#### Task description:
Your task is to transcribe each record exactly and to omit every image.

#### Given records:

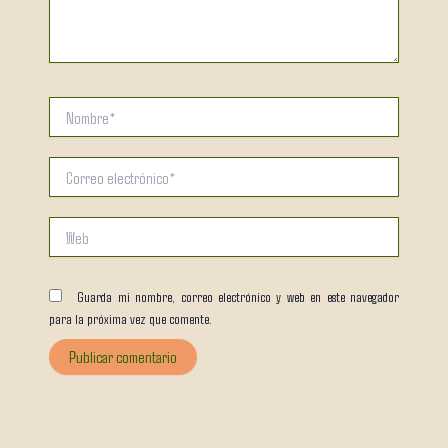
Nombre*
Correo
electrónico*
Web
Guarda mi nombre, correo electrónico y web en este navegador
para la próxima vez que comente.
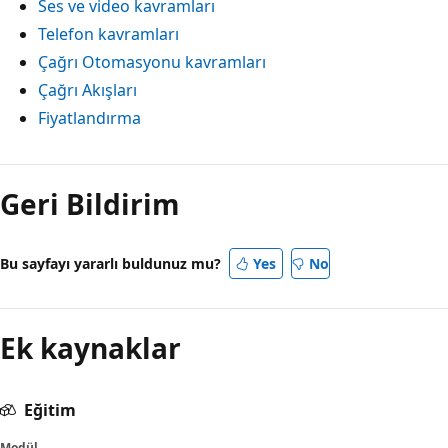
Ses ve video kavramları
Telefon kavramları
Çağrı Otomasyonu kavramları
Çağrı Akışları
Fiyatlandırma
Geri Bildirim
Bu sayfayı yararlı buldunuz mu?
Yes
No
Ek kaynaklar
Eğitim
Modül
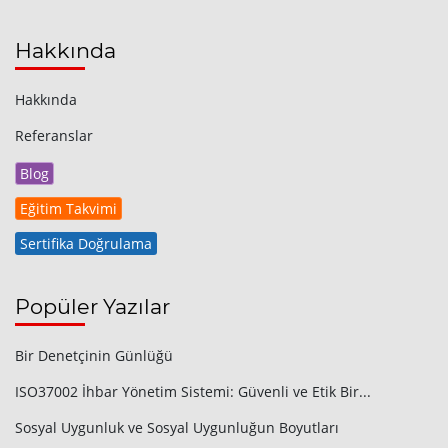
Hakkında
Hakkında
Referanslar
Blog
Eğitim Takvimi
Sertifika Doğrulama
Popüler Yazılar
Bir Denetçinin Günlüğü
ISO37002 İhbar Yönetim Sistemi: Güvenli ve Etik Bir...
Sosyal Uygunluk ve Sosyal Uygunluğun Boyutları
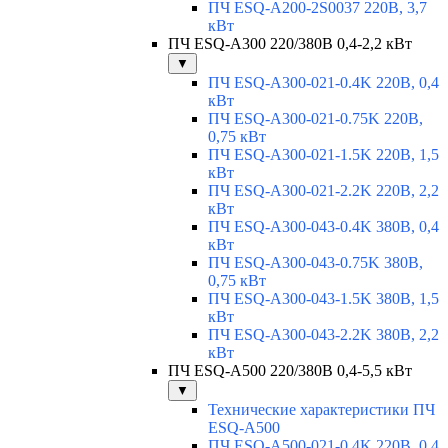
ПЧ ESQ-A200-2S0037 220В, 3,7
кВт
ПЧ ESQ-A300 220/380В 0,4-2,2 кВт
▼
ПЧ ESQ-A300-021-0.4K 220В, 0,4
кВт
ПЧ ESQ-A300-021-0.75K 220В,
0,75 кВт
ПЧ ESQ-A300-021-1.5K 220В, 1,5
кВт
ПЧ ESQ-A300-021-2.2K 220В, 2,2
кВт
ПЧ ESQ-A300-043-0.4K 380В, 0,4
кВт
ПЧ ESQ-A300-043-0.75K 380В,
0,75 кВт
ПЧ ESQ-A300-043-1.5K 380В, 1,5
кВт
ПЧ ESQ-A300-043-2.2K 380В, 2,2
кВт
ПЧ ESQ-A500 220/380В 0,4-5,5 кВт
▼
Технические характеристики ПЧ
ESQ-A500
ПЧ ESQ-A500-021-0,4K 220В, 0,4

#### Response to this task:
Nombre*
Correo
electrónico*
Web
Guarda mi nombre, correo electrónico y web en este navegador
para la próxima vez que comente.
Ses ve video kavramları
Telefon kavramları
Çağrı Otomasyonu kavramları
Çağrı Akışları
Fiyatlandırma
Geri Bildirim
Bu sayfayı yararlı buldunuz mu?
Yes
No
Ek kaynaklar
Eğitim
Modül
Hakkında
Hakkında
Referanslar
Blog
Eğitim Takvimi
Sertifika Doğrulama
Popüler Yazılar
Bir Denetçinin Günlüğü
ISO37002 İhbar Yönetim Sistemi: Güvenli ve Etik Bir...
Sosyal Uygunluk ve Sosyal Uygunluğun Boyutları
ПЧ ESQ-A200-2S0037 220В, 3,7
кВт
ПЧ ESQ-A300 220/380В 0,4-2,2 кВт
▼
ПЧ ESQ-A300-021-0.4K 220В, 0,4
кВт
ПЧ ESQ-A300-021-0.75K 220В,
0,75 кВт
ПЧ ESQ-A300-021-1.5K 220В, 1,5
кВт
ПЧ ESQ-A300-021-2.2K 220В, 2,2
кВт
ПЧ ESQ-A300-043-0.4K 380В, 0,4
кВт
ПЧ ESQ-A300-043-0.75K 380В,
0,75 кВт
ПЧ ESQ-A300-043-1.5K 380В, 1,5
кВт
ПЧ ESQ-A300-043-2.2K 380В, 2,2
кВт
ПЧ ESQ-A500 220/380В 0,4-5,5 кВт
▼
Технические характеристики ПЧ
ESQ-A500
ПЧ ESQ-A500-021-0,4K 220В, 0,4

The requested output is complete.